- WORK INSTRUCTION -
Every line of the material is to be transcribed verbatim, with images omitted.

- STORED DATA -
####
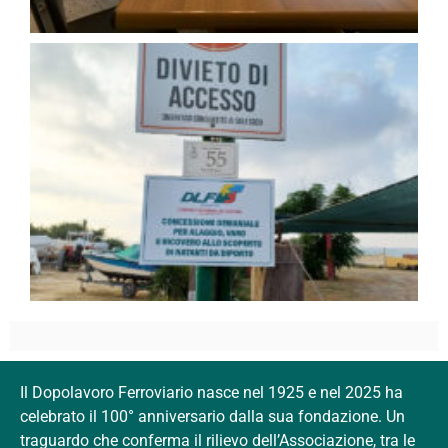
Il Dopolavoro Ferroviario nasce nel 1925 e nel 2025 ha
celebrato il 100° anniversario dalla sua fondazione. Un
traguardo che conferma il rilievo dell’Associazione, tra le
####
- WRITTEN SOLUTION -
Il Dopolavoro Ferroviario nasce nel 1925 e nel 2025 ha
celebrato il 100° anniversario dalla sua fondazione. Un
traguardo che conferma il rilievo dell’Associazione, tra le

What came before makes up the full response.